Here’s my summer reading list. Two nonfiction books and one science fiction novel. Both nonfiction titles will see me reading about AI through the summer. Why? Because AI innovation is about to change much of society’s fabric in ways comparable to how the internet has. After years of rudimentary and somewhat embarrassing chatbot experiences, artificial intelligence technology is now at an inflection point.

First up will be Artificial Intelligence: Modern Magic or Dangerous Future by Yorick Wilks. First published in 2019. I have, here, the illustrated edition published in 2023 by Icon Books. This beautifully finished hardback comes in full colour. With generous amounts of photographs, illustrations infographics, it really engages and holds attention of visual readers. See photos. I’ll read this first because it slightly and recently predates the explosion of this topic brought on by OpenAI’s ChatGPT.

 

We’ve read and watched fictional stories about the comforts, efficiencies, pitfalls and dangers of artificial intelligence.
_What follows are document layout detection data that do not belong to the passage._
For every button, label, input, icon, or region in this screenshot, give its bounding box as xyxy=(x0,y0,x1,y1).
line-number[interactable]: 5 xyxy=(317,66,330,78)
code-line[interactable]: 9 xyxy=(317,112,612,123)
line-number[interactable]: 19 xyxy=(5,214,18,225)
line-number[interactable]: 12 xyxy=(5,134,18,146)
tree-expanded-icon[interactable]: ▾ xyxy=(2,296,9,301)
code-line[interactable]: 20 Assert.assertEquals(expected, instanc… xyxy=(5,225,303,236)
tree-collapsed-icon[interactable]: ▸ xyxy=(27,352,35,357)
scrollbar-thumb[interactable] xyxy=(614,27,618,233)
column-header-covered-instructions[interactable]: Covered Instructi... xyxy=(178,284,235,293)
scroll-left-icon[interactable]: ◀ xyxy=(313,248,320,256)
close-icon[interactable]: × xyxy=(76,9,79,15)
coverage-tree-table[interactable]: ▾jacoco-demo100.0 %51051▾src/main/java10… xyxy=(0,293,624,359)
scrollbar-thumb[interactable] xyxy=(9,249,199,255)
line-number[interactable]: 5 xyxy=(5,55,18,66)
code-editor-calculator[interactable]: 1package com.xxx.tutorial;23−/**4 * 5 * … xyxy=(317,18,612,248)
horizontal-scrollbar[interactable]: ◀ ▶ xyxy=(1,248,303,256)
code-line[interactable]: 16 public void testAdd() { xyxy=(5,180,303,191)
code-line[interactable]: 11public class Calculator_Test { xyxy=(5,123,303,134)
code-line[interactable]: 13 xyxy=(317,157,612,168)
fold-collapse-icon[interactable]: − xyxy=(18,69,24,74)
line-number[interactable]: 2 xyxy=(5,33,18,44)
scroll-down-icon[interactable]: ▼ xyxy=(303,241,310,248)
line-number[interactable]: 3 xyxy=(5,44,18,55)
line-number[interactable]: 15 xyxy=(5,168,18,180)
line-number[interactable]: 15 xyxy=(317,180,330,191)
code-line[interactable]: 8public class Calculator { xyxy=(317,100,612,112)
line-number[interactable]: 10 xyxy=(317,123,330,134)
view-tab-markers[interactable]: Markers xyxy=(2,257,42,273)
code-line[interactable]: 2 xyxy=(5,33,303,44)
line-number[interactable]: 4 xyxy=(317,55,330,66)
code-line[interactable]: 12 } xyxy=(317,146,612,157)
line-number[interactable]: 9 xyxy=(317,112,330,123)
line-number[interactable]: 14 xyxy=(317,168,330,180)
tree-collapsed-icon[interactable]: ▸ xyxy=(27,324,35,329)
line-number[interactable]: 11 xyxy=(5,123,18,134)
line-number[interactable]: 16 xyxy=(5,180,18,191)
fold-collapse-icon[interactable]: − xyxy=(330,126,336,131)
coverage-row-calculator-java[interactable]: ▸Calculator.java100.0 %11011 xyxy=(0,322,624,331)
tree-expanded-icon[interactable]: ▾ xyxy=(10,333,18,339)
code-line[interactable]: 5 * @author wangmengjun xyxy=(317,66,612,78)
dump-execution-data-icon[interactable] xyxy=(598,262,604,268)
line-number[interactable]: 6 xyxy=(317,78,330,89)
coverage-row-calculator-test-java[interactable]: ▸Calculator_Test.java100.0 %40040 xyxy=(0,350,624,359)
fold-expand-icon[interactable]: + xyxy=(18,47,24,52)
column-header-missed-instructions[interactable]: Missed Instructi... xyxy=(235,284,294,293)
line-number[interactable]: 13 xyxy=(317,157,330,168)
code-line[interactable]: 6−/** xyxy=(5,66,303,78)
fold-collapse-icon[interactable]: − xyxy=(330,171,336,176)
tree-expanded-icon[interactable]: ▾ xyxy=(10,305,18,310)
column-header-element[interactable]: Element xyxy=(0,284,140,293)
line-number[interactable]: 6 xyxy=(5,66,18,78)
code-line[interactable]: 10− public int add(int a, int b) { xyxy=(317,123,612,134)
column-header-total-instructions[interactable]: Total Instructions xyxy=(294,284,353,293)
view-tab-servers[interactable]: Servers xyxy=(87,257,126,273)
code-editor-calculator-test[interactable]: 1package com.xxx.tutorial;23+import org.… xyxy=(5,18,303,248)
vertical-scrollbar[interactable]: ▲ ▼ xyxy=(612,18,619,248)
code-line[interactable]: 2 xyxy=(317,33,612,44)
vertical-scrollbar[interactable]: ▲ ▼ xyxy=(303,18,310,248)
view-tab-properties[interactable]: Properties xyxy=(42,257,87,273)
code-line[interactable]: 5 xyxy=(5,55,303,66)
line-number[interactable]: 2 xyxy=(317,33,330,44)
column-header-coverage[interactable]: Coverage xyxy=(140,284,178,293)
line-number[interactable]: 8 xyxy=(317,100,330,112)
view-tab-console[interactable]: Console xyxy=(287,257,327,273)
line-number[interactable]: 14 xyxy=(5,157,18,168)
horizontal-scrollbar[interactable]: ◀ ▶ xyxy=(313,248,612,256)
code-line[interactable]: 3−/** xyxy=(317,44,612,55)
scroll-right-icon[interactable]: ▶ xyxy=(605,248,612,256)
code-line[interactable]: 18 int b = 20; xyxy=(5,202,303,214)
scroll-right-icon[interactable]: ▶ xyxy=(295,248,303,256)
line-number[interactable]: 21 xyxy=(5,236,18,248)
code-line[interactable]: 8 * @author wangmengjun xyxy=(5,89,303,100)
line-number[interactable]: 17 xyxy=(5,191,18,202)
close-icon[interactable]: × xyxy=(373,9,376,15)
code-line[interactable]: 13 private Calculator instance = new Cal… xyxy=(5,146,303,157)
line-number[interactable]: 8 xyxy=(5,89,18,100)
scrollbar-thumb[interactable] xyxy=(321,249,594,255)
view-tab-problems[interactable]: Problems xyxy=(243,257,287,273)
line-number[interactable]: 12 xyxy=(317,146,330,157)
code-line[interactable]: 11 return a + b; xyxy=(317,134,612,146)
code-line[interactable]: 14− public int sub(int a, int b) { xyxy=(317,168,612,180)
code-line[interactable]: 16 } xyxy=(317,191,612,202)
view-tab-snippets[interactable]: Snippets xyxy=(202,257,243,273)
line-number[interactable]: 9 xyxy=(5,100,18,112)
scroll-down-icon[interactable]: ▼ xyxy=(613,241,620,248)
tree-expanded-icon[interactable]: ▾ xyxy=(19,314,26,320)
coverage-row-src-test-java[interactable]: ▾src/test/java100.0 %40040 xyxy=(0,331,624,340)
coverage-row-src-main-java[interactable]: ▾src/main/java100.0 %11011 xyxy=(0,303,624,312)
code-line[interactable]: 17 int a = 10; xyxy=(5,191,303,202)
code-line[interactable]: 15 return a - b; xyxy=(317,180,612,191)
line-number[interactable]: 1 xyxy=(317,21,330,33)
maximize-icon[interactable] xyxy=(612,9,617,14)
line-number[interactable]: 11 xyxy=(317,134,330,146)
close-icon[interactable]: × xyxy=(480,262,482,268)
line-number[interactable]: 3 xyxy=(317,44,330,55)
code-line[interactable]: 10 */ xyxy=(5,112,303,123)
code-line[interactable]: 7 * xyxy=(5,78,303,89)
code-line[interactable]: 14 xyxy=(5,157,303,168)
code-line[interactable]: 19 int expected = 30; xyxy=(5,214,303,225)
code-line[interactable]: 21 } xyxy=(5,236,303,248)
This book explores key questions about whether machines can really learn. Can they think? If they can and do, should we be worried? In an age where fake news, government surveillance and automated warfare are gaining currency, what sorts of ethical guardrails should we put in place?

The other books on queue are:

Fractal Noise, a deep space science fiction by Christopher Paolini, author of Eragon. It tells the story of humanity’s first discovery of alien intelligence. I’ll normally read two nonfiction books, and as a reward, I’ll read fiction. On this occasion, I’ll read Fractal Noise before the next nonfiction, which is also a book on artificial intelligence.

Power and Prediction: The Disruptive Economics of Artificial Intelligence was released in November 2022. A timely book. Written by Ajay Agrawal, Joshua Gans and Avi Goldfarb. The premise here is that the machines can analyse large sets of data and use its interpretation to ‘see’ the future clear than humans. If this is true, AI-generated predictive models will take off and could radically redesign the future and commerce in ways we are not currently imagining. “Decision-making confers power. In industry, power confers profit. In society, power confers control.”